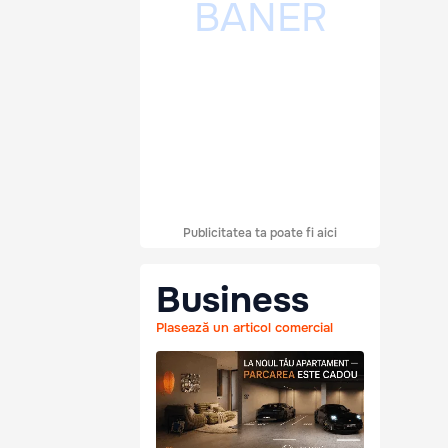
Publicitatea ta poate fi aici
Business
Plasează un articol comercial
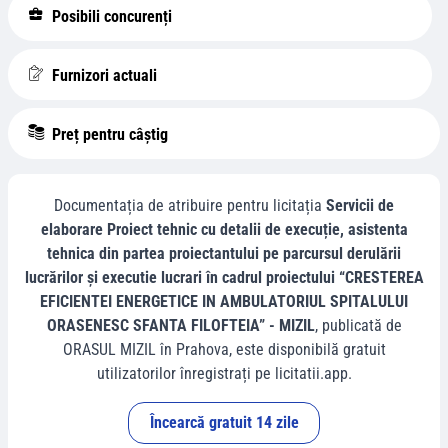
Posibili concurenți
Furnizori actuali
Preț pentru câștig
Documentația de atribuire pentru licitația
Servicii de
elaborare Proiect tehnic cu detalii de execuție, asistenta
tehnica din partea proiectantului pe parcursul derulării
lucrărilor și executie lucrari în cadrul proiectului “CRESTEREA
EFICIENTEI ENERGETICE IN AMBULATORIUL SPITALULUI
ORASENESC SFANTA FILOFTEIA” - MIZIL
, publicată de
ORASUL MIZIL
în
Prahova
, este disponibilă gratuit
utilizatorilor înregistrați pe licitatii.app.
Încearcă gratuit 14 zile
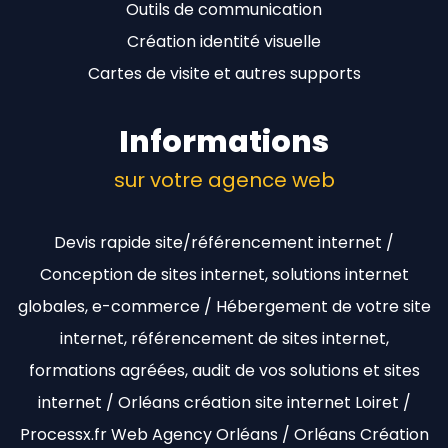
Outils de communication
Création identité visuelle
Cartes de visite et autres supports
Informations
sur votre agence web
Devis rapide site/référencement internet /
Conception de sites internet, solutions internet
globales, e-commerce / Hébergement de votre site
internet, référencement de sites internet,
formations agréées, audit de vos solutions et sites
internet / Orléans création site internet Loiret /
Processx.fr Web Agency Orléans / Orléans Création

---

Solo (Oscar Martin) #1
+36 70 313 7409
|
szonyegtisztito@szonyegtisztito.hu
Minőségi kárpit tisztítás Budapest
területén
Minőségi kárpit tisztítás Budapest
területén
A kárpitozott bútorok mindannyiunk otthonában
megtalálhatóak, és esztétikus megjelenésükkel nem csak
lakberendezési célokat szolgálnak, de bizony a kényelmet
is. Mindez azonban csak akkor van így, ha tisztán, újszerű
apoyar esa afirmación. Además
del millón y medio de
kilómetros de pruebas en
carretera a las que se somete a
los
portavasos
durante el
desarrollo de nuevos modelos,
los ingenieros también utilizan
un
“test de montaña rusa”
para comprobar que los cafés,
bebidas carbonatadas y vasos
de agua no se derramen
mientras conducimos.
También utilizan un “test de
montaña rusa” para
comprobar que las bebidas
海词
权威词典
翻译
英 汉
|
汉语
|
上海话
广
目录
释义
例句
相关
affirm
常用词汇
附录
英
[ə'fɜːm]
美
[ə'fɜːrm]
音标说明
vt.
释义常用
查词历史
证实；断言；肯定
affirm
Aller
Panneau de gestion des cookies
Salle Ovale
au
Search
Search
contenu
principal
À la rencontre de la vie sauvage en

### YOUR INSTRUCTIONS
Among the lines of the material, find those holding the word "csak" and return them.

### EXPECTED OUTPUT
megtalálhatóak, és esztétikus megjelenésükkel nem csak
is. Mindez azonban csak akkor van így, ha tisztán, újszerű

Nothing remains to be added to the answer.